La polemica politica intanto è esplosa anche per le dichiarazioni del presidente della Regione che si dice a favore dell'abolizione. Ci sono, è la tesi del presidente della Provincia (regionale) di Palermo Giovanni Avanti «molte idee ma confuse, anche perchè vorrei ricordare a Crocetta che i liberi consorzi dei comuni ai quali lui fa riferimento già esistono e non sono altro che le attuali Province regionali così come definite dalla legge 9 del 1986 e alle quali i comuni siciliani hanno aderito con delibera dei rispettivi consigli comunali».

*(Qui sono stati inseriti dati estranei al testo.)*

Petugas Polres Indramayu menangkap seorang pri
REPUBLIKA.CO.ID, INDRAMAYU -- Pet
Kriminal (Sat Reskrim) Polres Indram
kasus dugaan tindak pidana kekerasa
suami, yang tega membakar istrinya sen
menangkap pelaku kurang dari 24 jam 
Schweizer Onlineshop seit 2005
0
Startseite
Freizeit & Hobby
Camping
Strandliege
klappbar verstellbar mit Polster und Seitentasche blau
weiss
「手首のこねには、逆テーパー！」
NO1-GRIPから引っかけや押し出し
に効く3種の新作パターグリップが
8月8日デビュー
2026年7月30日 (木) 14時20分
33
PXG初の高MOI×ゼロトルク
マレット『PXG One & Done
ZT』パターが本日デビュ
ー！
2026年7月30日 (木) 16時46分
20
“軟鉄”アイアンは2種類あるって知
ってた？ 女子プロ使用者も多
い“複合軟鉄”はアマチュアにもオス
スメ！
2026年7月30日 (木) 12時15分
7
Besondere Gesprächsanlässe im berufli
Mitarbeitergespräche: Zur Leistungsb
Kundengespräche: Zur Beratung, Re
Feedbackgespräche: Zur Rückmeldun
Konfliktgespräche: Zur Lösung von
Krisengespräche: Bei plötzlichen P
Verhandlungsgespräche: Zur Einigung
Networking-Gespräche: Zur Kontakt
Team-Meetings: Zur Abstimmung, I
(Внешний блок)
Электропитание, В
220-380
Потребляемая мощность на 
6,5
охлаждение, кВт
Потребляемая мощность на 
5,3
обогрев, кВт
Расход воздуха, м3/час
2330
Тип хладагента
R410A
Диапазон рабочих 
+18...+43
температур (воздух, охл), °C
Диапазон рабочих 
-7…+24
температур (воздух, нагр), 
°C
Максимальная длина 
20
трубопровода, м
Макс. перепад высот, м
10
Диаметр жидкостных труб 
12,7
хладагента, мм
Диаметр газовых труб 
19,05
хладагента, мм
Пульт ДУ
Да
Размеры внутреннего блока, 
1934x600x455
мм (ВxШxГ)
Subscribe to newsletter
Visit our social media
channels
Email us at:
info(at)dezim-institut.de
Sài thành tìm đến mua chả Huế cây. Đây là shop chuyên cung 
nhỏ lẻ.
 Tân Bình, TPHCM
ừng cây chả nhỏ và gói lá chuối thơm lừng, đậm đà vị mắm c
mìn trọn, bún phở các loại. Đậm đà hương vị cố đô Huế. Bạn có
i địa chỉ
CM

E mentre il presidente della Regione annuncia l'approvazione di un disegno di legge governativo (la giunta si riunirà questa sera) il dato certo è che l'Assemblea regionale tornerà a occuparsene domani come ha certificato con un comunicato stampa l'altro giorno il presidente della I Commissione (Affari istituzionali) dell'Ars Marco Forzese: «È stato utile un rinvio tecnico a martedì dell'esame del ddl sulla riforma delle province perché dalla commissione dovrà uscire un testo perlomeno votato a maggioranza. Ho potuto verificare posizioni molto distanti che vanno dalla soppressione degli Enti al rinvio del voto. Martedì riunirò la commissione, rimanendo dell'avviso che il rinvio di un anno del voto nelle province regionali, peraltro concordato con il presidente Crocetta, sia la soluzione più idonea assieme al commissariamento tout court delle stesse».
Nelle ultime ore oltre alla convergenza di Crocetta sulle posizioni dei grillini siciliani che ha spiazzato i suoi alleati dell'Udc c'è anche quella di qualche esponente del Pd mentre dal fronte del Pdl arriva la richiesta di votare a maggio e di fermare «il colpo di spugna» sulle province.